● Directions
What you return must match the records below exactly, apart from the omitted pictures.

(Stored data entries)
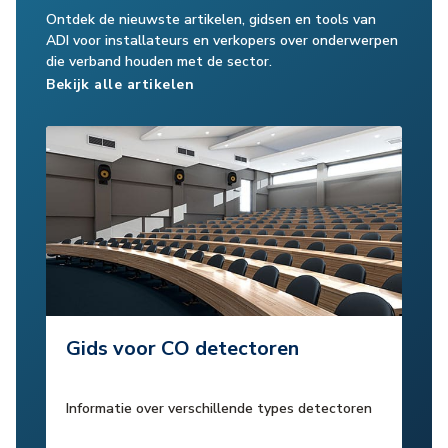
Ontdek de nieuwste artikelen, gidsen en tools van
ADI voor installateurs en verkopers over onderwerpen
die verband houden met de sector.
Bekijk alle artikelen
Gids voor CO detectoren
Informatie over verschillende types detectoren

● Finished task
Ontdek de nieuwste artikelen, gidsen en tools van
ADI voor installateurs en verkopers over onderwerpen
die verband houden met de sector.
Bekijk alle artikelen
Gids voor CO detectoren
Informatie over verschillende types detectoren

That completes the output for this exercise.